Every line of the listing that contains the word "Código" is to be copied out.

Content starts

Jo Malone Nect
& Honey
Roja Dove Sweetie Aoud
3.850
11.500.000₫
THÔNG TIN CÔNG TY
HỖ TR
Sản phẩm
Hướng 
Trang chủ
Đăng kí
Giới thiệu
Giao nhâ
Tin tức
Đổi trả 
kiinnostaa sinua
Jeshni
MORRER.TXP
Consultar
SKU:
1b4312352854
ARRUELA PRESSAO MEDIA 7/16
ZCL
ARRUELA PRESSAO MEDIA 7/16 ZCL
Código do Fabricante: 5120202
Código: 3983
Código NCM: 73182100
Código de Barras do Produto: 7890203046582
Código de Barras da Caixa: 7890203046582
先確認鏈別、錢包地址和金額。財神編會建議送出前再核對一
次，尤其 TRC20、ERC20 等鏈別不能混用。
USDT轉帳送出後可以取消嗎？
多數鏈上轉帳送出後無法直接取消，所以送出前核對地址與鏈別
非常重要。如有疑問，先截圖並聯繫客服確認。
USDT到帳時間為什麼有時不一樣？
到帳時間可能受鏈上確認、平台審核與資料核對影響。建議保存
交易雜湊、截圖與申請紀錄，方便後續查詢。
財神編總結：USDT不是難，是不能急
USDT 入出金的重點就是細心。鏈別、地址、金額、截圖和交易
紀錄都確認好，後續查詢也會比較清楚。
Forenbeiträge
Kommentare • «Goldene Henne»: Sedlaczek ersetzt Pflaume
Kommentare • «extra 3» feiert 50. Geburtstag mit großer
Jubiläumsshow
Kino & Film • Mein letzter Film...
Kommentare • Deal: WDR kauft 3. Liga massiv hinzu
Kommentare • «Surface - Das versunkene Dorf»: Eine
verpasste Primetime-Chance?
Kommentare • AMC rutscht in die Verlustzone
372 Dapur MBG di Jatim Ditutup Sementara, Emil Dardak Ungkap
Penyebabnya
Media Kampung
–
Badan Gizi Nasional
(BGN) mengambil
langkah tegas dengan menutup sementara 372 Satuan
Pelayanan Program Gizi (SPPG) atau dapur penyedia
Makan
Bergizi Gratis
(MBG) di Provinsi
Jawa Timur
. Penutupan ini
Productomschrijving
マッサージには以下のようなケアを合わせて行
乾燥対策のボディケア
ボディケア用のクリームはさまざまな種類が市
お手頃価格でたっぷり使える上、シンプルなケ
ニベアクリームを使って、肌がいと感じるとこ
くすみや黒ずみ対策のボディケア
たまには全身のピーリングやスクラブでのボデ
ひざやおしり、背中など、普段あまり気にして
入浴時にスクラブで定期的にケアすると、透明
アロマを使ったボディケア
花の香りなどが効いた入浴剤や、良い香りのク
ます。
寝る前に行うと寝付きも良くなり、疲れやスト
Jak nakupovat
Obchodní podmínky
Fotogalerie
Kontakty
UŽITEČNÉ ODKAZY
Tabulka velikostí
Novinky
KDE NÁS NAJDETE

Content ends

* FINAL ANSWER
Código do Fabricante: 5120202
Código: 3983
Código NCM: 73182100
Código de Barras do Produto: 7890203046582
Código de Barras da Caixa: 7890203046582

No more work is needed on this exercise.